**WHAT YOU ARE ASKED TO DO:**
Examine the entries below, count the lines holding the string "Μιχαήλ", and respond with the number only.

-------- DATA FOR THIS EXERCISE --------

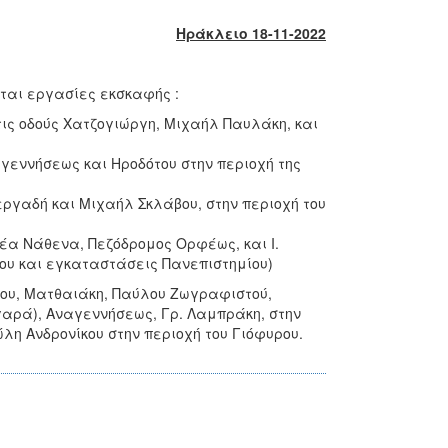
Ηράκλειο 18-11-2022
νται εργασίες εκσκαφής :
τις οδούς Χατζογιώργη, Μιχαήλ Παυλάκη, και
αγεννήσεως και Ηροδότου στην περιοχή της
εργαδή και Μιχαήλ Σκλάβου, στην περιοχή του
ρέα Νάθενα, Πεζόδρομος Ορφέως, και Ι.
ίου και εγκαταστάσεις Πανεπιστημίου)
ίου, Ματθαιάκη, Παύλου Ζωγραφιστού,
γαρά), Αναγεννήσεως, Γρ. Λαμπράκη, στην
λη Ανδρονίκου στην περιοχή του Γιόφυρου.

--------

**PROBLEM SOLUTION:**
2